Basically, what I’m saying is, we’re due a grandstand Masters finish. Not that Woods’ win wasn’t among the sporting highlights of the decade, but had he had to make par on the last, had he needed to cut that iron shot around the tree on the right side of the fairway and onto the green, to pitch that third shot in close, or to hole that 15-footer, it would’ve been even better.

The old adage: “The Masters doesn’t begin until the back nine on Sunday” may have stemmed from a time when the back nine was all that seen and the Sunday broadcast was the one most tuned in to, but it’s seldom been more irrelevant than it has in recent years.

Don’t get me wrong, if it’s McIlroy, Lowry or even Woods that’s in front, I’ll gladly take a back nine procession but if none of these three are in the equation, make it tight.

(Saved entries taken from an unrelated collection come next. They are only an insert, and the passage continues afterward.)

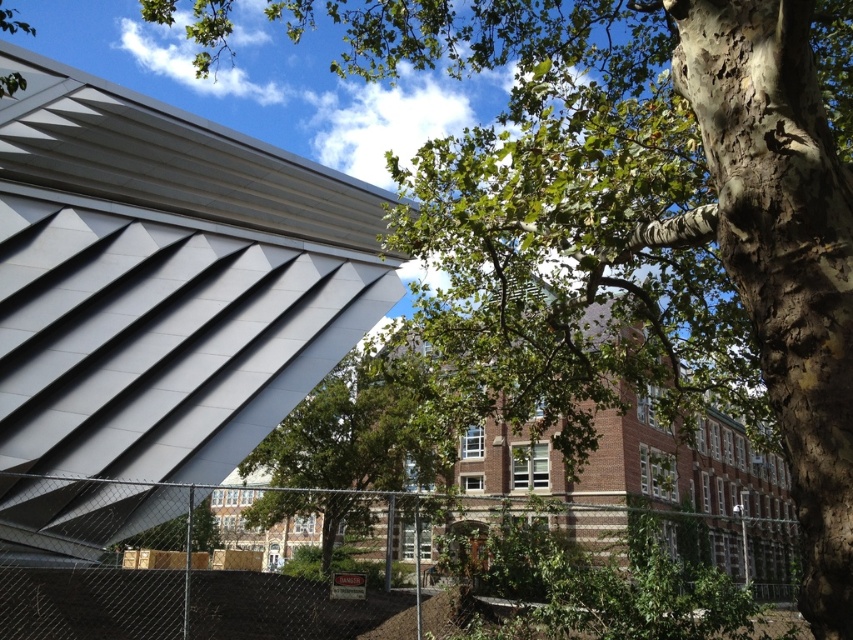 Can you confirm if metallic silver roof at upper left is smaller than green chain-link fence at center?

Indeed, metallic silver roof at upper left has a smaller size compared to green chain-link fence at center.

Between metallic silver roof at upper left and green chain-link fence at center, which one is positioned higher?

Positioned higher is metallic silver roof at upper left.

Who is more forward, [155,168] or [163,572]?

Point [163,572] is in front.

The height and width of the screenshot is (640, 853). I want to click on metallic silver roof at upper left, so click(164, 282).

Is metallic silver roof at upper left taller than green leafy tree at center?

Correct, metallic silver roof at upper left is much taller as green leafy tree at center.

Is metallic silver roof at upper left thinner than green leafy tree at center?

Correct, metallic silver roof at upper left's width is less than green leafy tree at center's.

This screenshot has height=640, width=853. What do you see at coordinates (164, 282) in the screenshot?
I see `metallic silver roof at upper left` at bounding box center [164, 282].

This screenshot has width=853, height=640. What are the coordinates of `metallic silver roof at upper left` in the screenshot? It's located at (164, 282).

Between green chain-link fence at center and green leafy tree at center, which one has more height?

Standing taller between the two is green leafy tree at center.

Can you confirm if green chain-link fence at center is positioned to the left of green leafy tree at center?

Indeed, green chain-link fence at center is positioned on the left side of green leafy tree at center.

Identify the location of green chain-link fence at center. (175, 577). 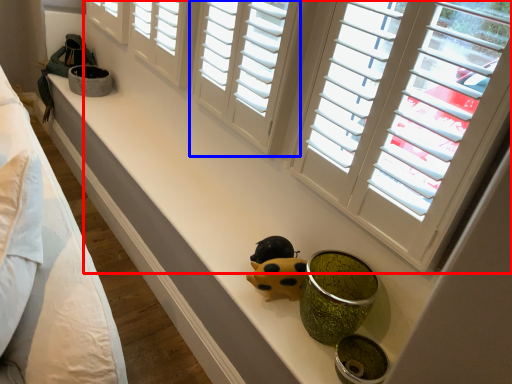 Question: Which object is further to the camera taking this photo, window (highlighted by a red box) or window (highlighted by a blue box)?

Choices:
 (A) window
 (B) window

Answer: (B) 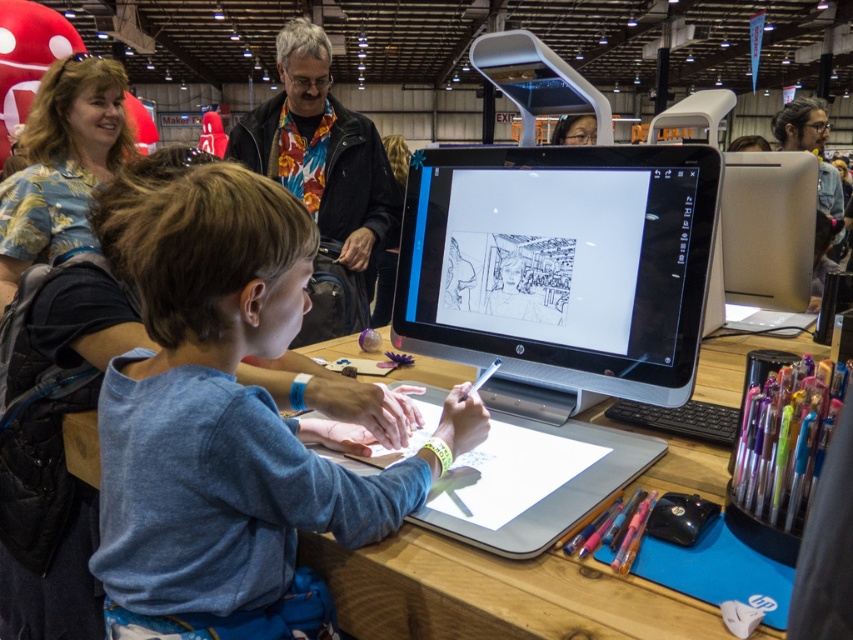 You are standing in the convention space and notice two points in the scene. The first point is at coordinates point (x=596, y=344) and the second is at point (x=102, y=88). Which point is closer to you?

Point (x=596, y=344) is closer to the viewer than point (x=102, y=88).

You are standing in the convention hall and see two points marked in the scene. Which point is closer to you, point [276,504] or point [65,67]?

Point [276,504] is in front of point [65,67], so it is closer to you. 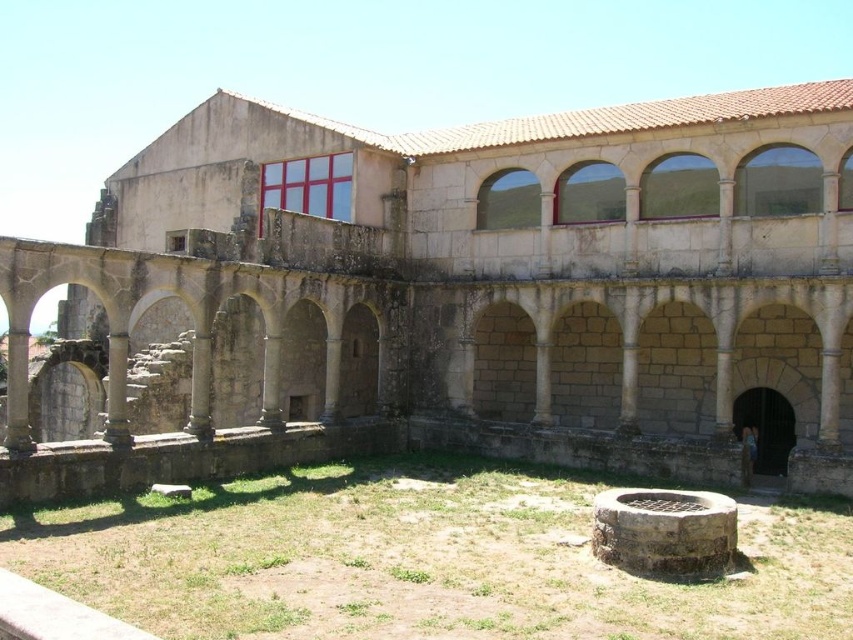 Question: Which object is closer to the camera taking this photo?

Choices:
 (A) brown stone well at center
 (B) stone arches at center

Answer: (A)

Question: Observing the image, what is the correct spatial positioning of stone arches at center in reference to brown stone well at center?

Choices:
 (A) above
 (B) below

Answer: (A)

Question: Can you confirm if stone arches at center is positioned below brown stone well at center?

Choices:
 (A) yes
 (B) no

Answer: (B)

Question: Which object is farther from the camera taking this photo?

Choices:
 (A) brown stone well at center
 (B) stone arches at center

Answer: (B)

Question: Does stone arches at center appear under brown stone well at center?

Choices:
 (A) no
 (B) yes

Answer: (A)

Give me half-a-dozen guys battling it out, where each birdie is monumental and each bogey soul-destroying. Give me somebody going eagle-birdie on 15 and 16 to come racing from behind and join the hunt.

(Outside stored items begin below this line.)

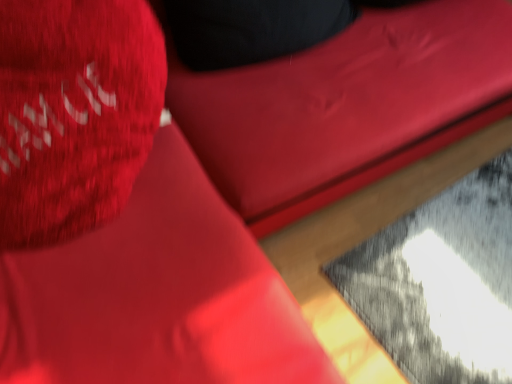 Question: From a real-world perspective, is matte red throw pillow at upper left positioned above or below velvet-like red bean bag chair at upper center?

Choices:
 (A) above
 (B) below

Answer: (A)

Question: Is point (118, 190) closer or farther from the camera than point (236, 173)?

Choices:
 (A) closer
 (B) farther

Answer: (A)

Question: Considering their positions, is matte red throw pillow at upper left located in front of or behind velvet-like red bean bag chair at upper center?

Choices:
 (A) behind
 (B) front

Answer: (B)

Question: Is point (396, 39) positioned closer to the camera than point (138, 142)?

Choices:
 (A) closer
 (B) farther

Answer: (B)

Question: Is velvet-like red bean bag chair at upper center to the left or to the right of matte red throw pillow at upper left in the image?

Choices:
 (A) right
 (B) left

Answer: (A)

Question: Is velvet-like red bean bag chair at upper center bigger or smaller than matte red throw pillow at upper left?

Choices:
 (A) big
 (B) small

Answer: (A)

Question: From the image's perspective, is velvet-like red bean bag chair at upper center above or below matte red throw pillow at upper left?

Choices:
 (A) above
 (B) below

Answer: (A) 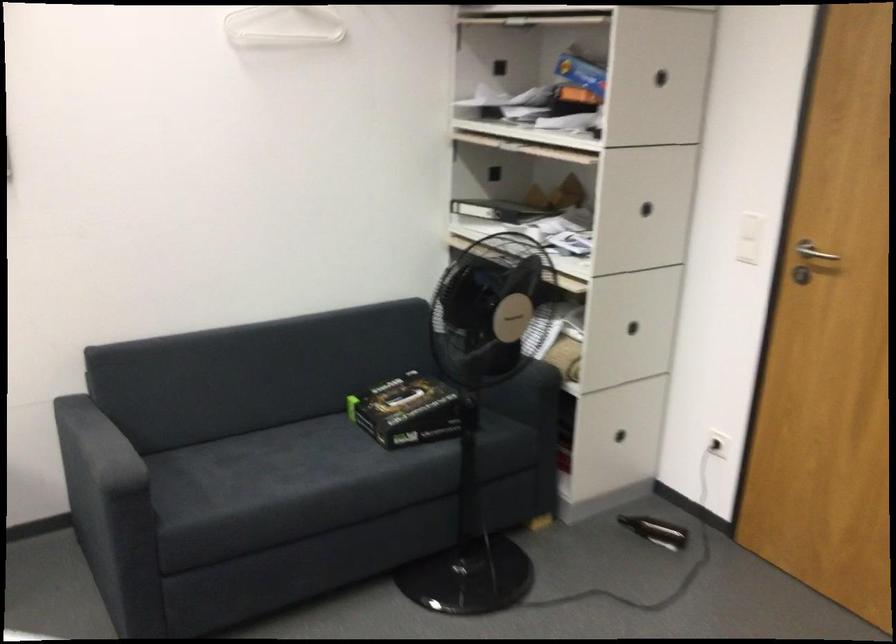 Identify the location of dark sofa armrest. The image size is (896, 644). (93, 440).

Give me Greg Norman on the 18th vibes where somebody practically shanks one miles right and needs an outrageous up-and-down to get into a playoff (spoiler alert, he didn’t), give me somebody needing the Sandy Lyle bunker shot, the Phil Mickelson putt, the Larry Mize chip-in….

Give me the Schwartzel final four holes, the Nicklaus final nine, the Sarazen ‘shot heard round the world’. Give me the Tiger chip on 16, the Rory bunker shot on the last (but have it mean something more than solo second), the Norman collapse….

Above all else, give me drama.

The Masters is the tournament most looked forward to, the tournament most watched and the tournament most coveted by the game’s elite players. We need look no further than Jon Rahm for proof of that when he said earlier this week that the leap from having no majors to having a US Open title was nothing compared to the leap from being a US Open winner to a Masters champion.

As men’s professional golf continues to be blighted by bickering, by separation and by greed, the players’ have prospered financially while us, the fans, have been the ones to suffer.

So give us a great Masters – a Masters for the ages. It’s the least we deserve.